It's viruses that can make us sick with a cold or flu, chickenpox or shingles, herpes, and hepatitis. Some viruses increase risk of cancer. You knew all this.
But viruses are very specialized to attack just one particular kind of cell. Most viruses, in fact, are specialized to attacking the most available life forms, and by far the largest biomass on earth is bacteria. A virus that attacks bacteria is called a bacteriophage.
In a journal article published yesterday, scientists at Yale reported the first use of bacteriophages to cure a patient of bacterial disease. We have known for decades that bacteria are evolving resistance to our antibiotics faster than we are developing new antibiotics. If humanity is to avoid a return of diseases banished long ago, we will need a new weapon against bacterial disease. Bacteriophages may be an answer.

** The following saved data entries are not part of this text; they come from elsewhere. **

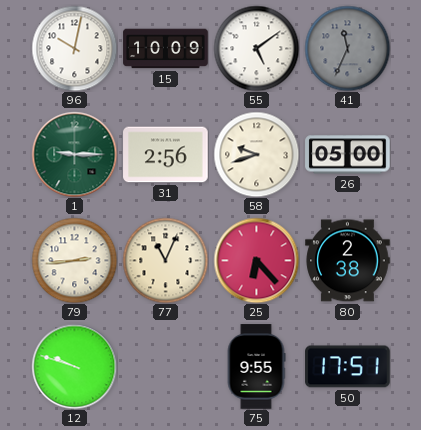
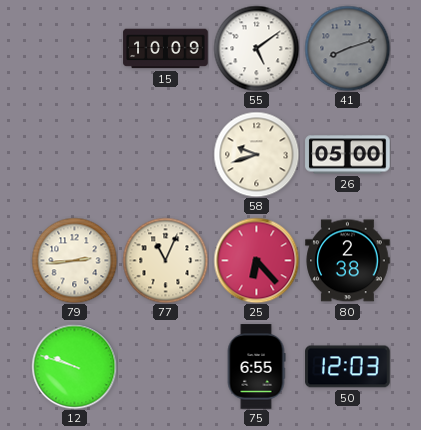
96: 10:02 -> none
41: 11:34 -> 8:12
1: 9:15 -> none
31: 2:56 -> none
75: 9:55 -> 6:55
50: 17:51 -> 12:03
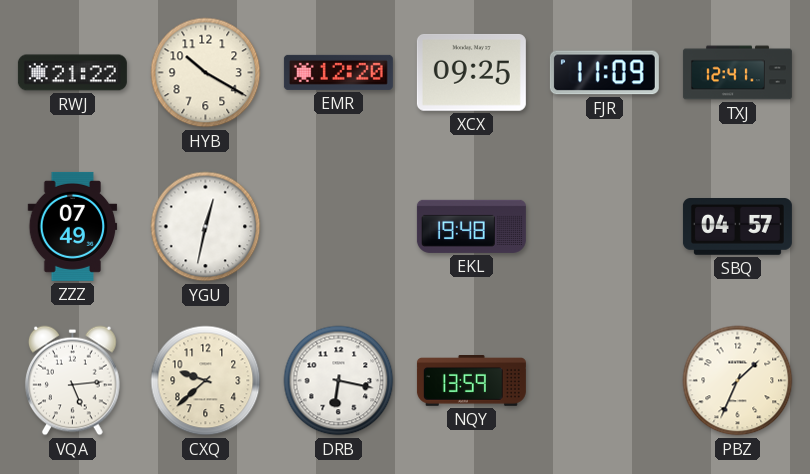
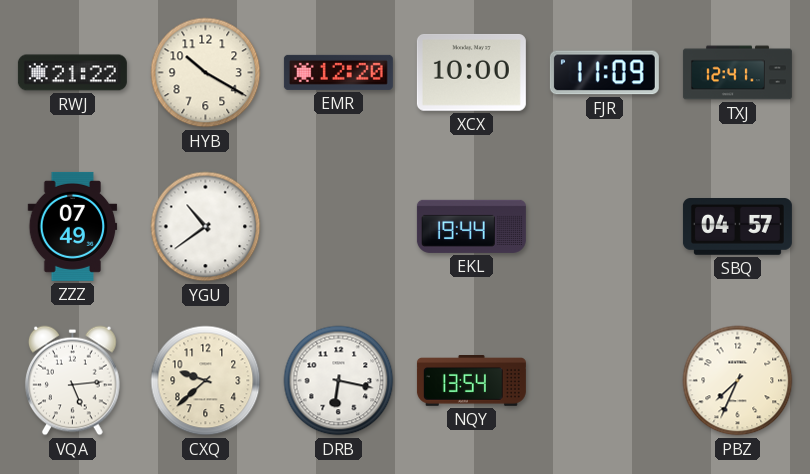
XCX: 09:25 -> 10:00
YGU: 12:32 -> 10:39
EKL: 19:48 -> 19:44
NQY: 13:59 -> 13:54
PBZ: 1:34 -> 7:34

A Connecticut doctor suffered from an infection after he received an aortic arch replacement operation and required massive doses of antibiotics to keep him alive. But the bacteria infecting his heart, Pseudomonas aeruginosa, had developed a resistance to drug treatment. His physician, Dr. Deepak Narayan, was then contacted by research scientist Benjamin Chan who had been screening natural samples for bacteriophage to see if these viruses might be effective against drug-resistant infections. He told Narayan that a virus-hunting expedition at Dodge Pond in Connecticut netted a bacteriophage with affinity for Pseudomonas aeruginosa and suggested that experimental phage therapy might be used to combat the infection.